# single stage- wheel removal



## nwcove (Mar 2, 2015)

any tips on removing those " caps" that hold the wheels on single stage blowers ? my toro has a cracked tire . bought a replacement, but cant get the little cap thing off. no issue with using a grinder and drilling for a cotter pin and washer !


----------



## Kiss4aFrog (Nov 3, 2013)

Tried a service manual, nothing.

If it's the little metal "hat" that gets pounded on the shaft I'd use a prybar or screwdriver between it and the tire to try and pry it off the shaft. Bend it enough to get a vice-grip or diagonal cutter on it and twist the heck out.

Before I drilled and pinned I'd check out a dealer or a few hardware or big box stores for the replacement. 

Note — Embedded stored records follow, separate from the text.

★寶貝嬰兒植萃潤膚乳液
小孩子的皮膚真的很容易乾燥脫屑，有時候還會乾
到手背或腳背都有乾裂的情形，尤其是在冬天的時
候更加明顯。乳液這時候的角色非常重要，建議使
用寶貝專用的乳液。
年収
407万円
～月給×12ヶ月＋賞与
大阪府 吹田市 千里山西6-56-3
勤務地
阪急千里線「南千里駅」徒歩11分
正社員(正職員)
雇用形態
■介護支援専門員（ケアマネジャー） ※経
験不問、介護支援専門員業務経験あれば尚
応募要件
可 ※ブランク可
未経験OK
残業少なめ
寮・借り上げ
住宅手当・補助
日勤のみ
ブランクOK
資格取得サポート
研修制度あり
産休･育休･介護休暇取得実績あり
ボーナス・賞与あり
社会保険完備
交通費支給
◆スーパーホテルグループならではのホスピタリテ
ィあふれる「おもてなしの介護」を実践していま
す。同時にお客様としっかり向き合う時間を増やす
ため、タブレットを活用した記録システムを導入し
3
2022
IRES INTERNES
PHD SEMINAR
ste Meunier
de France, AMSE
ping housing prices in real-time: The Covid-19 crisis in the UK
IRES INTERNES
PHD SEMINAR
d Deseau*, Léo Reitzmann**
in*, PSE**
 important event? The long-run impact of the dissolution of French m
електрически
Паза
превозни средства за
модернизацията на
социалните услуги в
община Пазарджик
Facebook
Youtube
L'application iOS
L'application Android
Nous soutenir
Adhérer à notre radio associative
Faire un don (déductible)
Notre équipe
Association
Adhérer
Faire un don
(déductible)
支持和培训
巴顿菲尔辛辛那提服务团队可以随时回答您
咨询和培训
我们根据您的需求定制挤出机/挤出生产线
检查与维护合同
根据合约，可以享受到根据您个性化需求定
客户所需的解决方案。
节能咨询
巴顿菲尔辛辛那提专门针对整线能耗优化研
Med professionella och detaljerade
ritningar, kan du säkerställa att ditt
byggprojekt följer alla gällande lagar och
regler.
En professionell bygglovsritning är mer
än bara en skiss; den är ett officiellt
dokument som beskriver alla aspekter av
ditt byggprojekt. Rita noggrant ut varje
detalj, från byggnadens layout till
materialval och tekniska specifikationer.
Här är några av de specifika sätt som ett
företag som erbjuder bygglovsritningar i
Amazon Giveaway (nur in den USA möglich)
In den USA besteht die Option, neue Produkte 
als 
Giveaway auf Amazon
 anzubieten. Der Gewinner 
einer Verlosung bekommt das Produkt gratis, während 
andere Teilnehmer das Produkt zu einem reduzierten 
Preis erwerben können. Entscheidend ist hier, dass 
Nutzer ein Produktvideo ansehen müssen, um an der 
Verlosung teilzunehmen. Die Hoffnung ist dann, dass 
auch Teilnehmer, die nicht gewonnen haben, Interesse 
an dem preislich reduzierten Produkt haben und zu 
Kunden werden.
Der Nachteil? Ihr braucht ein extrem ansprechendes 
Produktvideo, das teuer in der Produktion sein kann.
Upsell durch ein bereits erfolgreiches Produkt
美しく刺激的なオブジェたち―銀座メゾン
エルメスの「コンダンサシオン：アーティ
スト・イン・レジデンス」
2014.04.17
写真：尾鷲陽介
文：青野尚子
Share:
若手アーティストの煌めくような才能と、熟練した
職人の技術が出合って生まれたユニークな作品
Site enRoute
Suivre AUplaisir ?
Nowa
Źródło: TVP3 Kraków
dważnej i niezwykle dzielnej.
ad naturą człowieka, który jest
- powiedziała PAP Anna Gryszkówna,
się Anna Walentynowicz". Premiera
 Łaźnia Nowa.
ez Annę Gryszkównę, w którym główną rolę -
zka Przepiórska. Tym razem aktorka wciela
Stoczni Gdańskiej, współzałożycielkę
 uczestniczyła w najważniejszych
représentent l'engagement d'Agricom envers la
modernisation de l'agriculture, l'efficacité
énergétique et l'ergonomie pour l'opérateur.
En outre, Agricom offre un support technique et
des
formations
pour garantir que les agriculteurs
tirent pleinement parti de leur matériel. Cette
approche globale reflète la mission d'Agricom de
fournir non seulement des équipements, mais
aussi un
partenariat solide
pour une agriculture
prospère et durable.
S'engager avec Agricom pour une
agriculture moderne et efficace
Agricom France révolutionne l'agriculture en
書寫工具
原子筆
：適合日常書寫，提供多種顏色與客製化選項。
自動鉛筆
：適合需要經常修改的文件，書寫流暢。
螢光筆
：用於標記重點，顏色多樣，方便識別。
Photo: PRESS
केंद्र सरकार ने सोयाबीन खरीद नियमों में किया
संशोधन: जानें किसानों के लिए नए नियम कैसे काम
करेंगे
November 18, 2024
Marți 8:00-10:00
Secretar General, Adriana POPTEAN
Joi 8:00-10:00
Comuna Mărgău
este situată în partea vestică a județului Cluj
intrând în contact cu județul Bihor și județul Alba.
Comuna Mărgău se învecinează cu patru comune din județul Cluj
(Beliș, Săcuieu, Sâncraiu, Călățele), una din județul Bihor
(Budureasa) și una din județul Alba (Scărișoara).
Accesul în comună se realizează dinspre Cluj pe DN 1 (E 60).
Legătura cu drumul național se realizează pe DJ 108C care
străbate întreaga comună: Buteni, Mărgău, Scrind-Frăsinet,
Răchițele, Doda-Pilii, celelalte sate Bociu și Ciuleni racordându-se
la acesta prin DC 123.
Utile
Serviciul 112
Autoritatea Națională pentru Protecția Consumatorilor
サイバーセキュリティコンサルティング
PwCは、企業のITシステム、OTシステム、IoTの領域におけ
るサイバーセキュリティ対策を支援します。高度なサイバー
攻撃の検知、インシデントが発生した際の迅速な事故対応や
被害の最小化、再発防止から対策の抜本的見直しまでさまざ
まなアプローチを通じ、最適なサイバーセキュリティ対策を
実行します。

Toro 3290-320 ?? Not sure if this is the one for your machine.


----------



## nwcove (Mar 2, 2015)

i think its a standard 1/2" axle. tried prying the crap out of it, no go. big channel lock plyers no go. thanks for the info on the cap. might gust gently grind it off and replace .


----------



## micah68kj (Oct 8, 2011)

Lowe's carries those caps. They should be the common spring finger type. Never saw one that wouldn't come off with a little stromg arming.


----------



## nwcove (Mar 2, 2015)

micah68kj said:


> Lowe's carries those caps. They should be the common spring finger type. Never saw one that wouldn't come off with a little stromg arming.



rough prying and channel lock plyers with no success . on to the angle grinder ! lol


----------



## Kiss4aFrog (Nov 3, 2013)

Ya gotta do what ya gotta do !!

Careful with that grinder. Luckily you don't have to worry about any damage to the wheel since it's junk.


----------